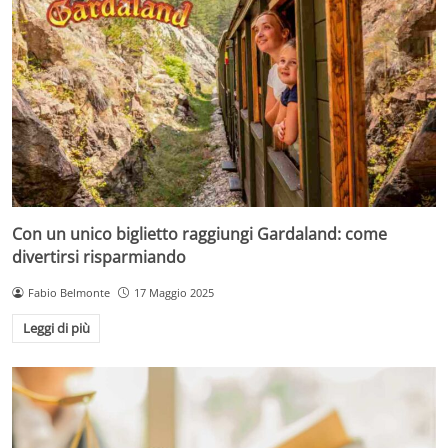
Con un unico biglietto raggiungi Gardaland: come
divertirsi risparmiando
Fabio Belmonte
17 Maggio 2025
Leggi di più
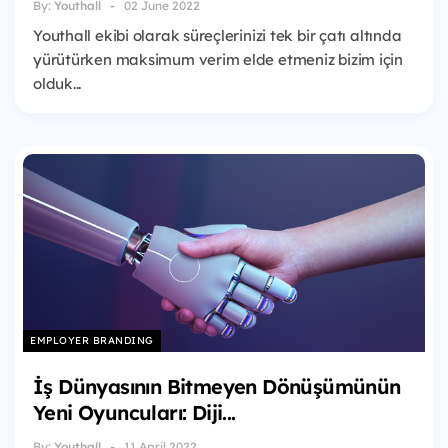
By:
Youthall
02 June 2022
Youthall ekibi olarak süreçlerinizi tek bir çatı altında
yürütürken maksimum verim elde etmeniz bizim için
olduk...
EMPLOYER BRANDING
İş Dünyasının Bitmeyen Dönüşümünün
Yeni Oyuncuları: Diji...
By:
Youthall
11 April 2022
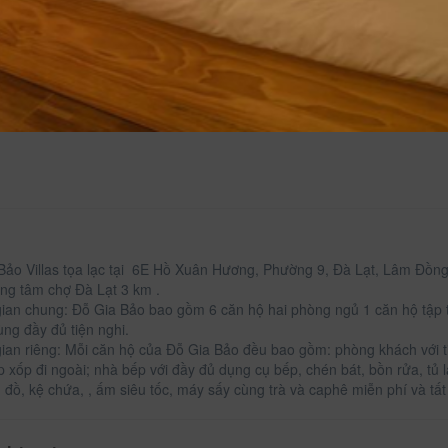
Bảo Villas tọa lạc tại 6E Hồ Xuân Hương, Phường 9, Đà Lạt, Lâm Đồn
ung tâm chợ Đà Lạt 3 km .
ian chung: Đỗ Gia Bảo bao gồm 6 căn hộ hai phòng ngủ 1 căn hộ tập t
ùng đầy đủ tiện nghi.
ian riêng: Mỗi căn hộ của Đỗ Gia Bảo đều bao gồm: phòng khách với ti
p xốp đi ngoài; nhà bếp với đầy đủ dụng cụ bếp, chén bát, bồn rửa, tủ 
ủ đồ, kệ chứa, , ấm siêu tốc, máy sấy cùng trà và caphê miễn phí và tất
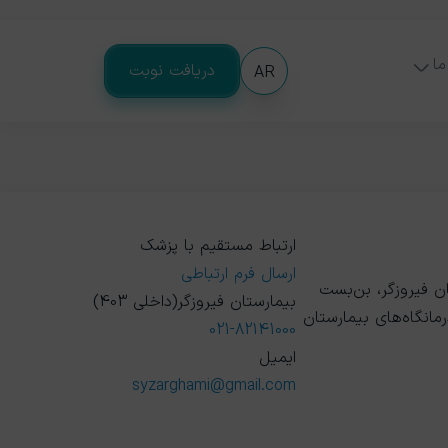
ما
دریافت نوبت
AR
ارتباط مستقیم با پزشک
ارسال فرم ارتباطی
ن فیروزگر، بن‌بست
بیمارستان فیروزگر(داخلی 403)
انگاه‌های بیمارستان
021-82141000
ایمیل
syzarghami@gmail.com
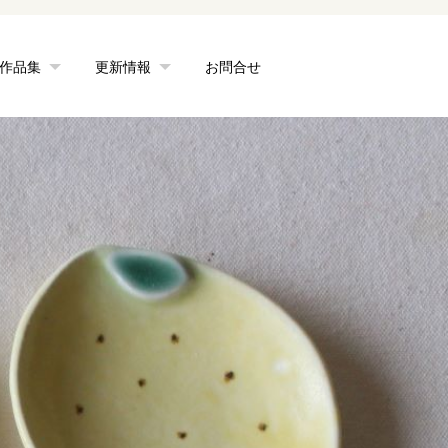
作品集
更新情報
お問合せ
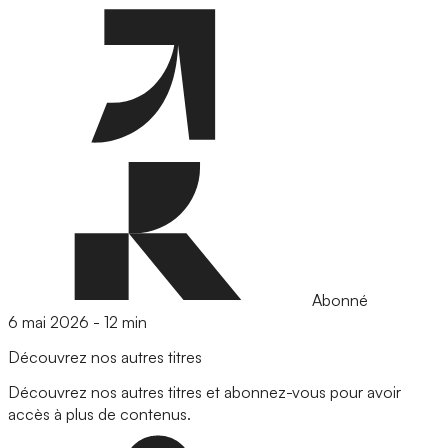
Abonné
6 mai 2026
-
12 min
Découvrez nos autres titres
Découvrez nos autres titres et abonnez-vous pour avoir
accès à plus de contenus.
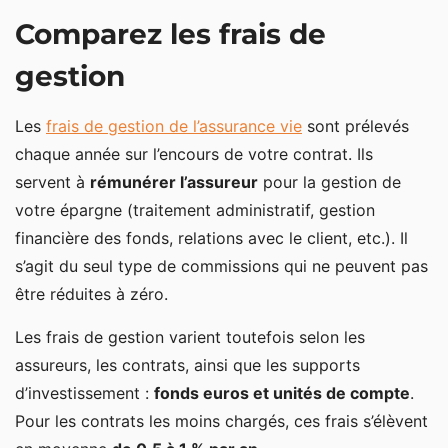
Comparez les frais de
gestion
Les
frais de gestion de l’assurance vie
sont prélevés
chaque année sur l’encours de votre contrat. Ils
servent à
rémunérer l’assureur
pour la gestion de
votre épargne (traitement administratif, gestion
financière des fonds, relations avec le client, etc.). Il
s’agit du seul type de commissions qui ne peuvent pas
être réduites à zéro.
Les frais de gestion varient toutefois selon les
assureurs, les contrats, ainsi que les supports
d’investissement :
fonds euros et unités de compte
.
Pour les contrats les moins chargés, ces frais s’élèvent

==

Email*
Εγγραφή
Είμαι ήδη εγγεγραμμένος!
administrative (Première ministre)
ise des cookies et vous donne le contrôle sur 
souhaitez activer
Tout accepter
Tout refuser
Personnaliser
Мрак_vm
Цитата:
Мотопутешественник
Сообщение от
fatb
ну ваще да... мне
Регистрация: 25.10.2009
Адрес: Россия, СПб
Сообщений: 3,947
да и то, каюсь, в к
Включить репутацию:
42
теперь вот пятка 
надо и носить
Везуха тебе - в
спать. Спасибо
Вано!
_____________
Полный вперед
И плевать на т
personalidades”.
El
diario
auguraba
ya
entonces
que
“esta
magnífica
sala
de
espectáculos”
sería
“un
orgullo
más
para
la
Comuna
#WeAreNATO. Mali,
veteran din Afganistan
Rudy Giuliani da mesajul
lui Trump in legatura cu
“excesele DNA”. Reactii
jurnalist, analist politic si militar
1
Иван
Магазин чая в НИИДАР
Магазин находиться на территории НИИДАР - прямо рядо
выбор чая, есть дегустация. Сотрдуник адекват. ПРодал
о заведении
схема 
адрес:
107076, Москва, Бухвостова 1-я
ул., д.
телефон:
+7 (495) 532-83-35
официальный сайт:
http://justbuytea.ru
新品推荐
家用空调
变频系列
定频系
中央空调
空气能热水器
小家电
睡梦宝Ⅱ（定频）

==

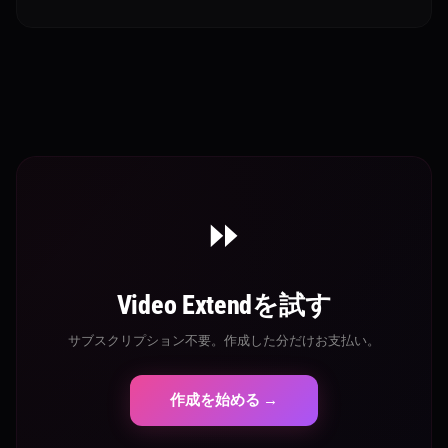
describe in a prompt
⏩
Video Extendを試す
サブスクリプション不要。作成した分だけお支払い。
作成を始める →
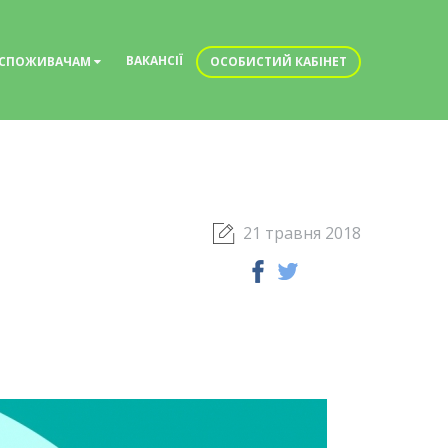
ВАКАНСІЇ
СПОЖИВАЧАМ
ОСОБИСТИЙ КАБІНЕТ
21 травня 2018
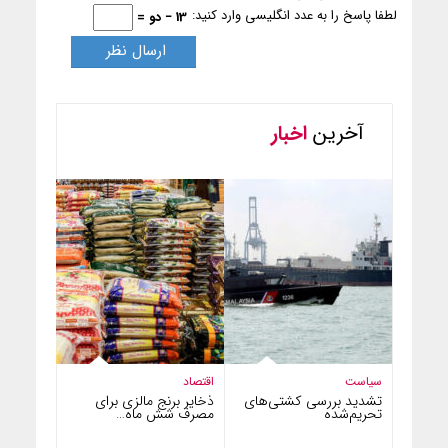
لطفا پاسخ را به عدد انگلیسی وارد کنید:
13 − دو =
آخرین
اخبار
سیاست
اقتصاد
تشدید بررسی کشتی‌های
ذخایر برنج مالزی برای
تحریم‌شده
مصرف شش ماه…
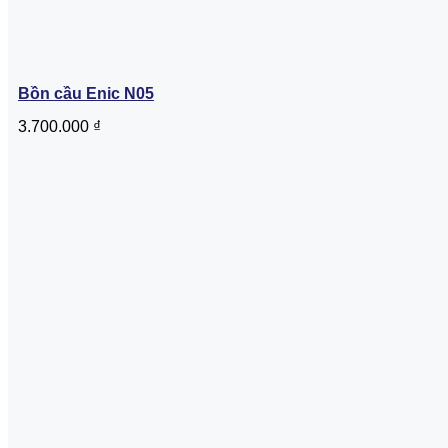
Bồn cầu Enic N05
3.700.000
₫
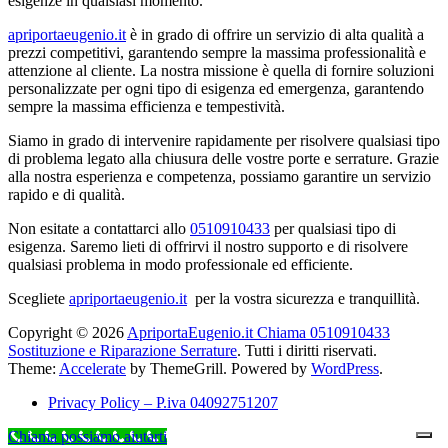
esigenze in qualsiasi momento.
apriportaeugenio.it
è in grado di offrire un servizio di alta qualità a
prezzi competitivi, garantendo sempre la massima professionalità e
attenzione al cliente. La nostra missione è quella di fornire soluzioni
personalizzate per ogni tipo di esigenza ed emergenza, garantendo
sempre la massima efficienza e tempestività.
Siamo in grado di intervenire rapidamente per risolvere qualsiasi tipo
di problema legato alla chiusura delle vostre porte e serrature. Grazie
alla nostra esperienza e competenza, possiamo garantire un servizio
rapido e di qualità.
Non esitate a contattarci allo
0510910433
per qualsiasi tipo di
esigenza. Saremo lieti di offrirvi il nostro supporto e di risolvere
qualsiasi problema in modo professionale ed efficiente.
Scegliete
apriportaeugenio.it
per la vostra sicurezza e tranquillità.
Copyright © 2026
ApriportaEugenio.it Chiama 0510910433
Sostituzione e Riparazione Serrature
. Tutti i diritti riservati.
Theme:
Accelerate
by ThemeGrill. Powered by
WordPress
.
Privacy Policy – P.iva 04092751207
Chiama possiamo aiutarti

» **Task directions**
Filter the data down to the lines that contain the string "alla", and copy them.

» **Expected output**
di problema legato alla chiusura delle vostre porte e serrature. Grazie
alla nostra esperienza e competenza, possiamo garantire un servizio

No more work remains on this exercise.